Supervised Chain of Thought
- URL: http://arxiv.org/abs/2410.14198v1
- Date: Fri, 18 Oct 2024 06:25:27 GMT
- Title: Supervised Chain of Thought
- Authors: Xiang Zhang, Dujian Ding,
- Abstract summary: Chain of Thought (CoT) prompting offers a promising approach to solving complex reasoning tasks.
One-prompt-for-all approach poses significant challenges for models to generate the correct reasoning steps.
We show how task-specific supervision is essential for navigating the prompt space accurately and achieving optimal performance.
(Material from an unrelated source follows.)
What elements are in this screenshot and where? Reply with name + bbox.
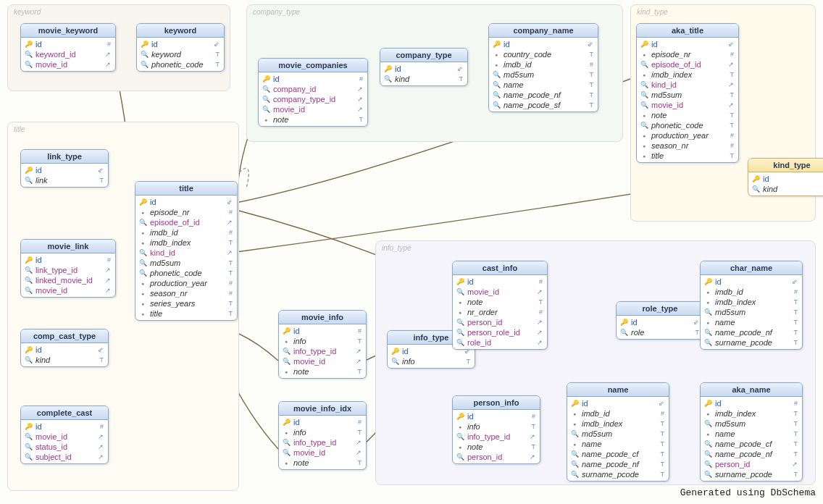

- Score: 5.389461633686935
- License:
- Abstract: Large Language Models (LLMs) have revolutionized natural language processing and hold immense potential for advancing Artificial Intelligence. However, the core architecture of most mainstream LLMs -- the Transformer -- has inherent limitations in computational depth, rendering them theoretically incapable of solving many reasoning tasks that demand increasingly deep computations. Chain of Thought (CoT) prompting has emerged as a technique to address these architectural limitations, as evidenced by several theoretical studies. It offers a promising approach to solving complex reasoning tasks that were previously beyond the capabilities of these models. Despite its successes, CoT and its variants (such as Tree of Thought, Graph of Thought, etc.) rely on a "one-prompt-for-all" approach, using a single prompt structure (e.g., "think step by step") for a wide range of tasks -- from counting and sorting to solving mathematical and algorithmic problems. This approach poses significant challenges for models to generate the correct reasoning steps, as the model must navigate through a vast prompt template space to find the appropriate template for each task. In this work, we build upon previous theoretical analyses of CoT to demonstrate how the one-prompt-for-all approach can negatively affect the computability of LLMs. We partition the solution search space into two: the prompt space and the answer space. Our findings show that task-specific supervision is essential for navigating the prompt space accurately and achieving optimal performance. Through experiments with state-of-the-art LLMs, we reveal a gap in reasoning performance when supervision is applied versus when it is not.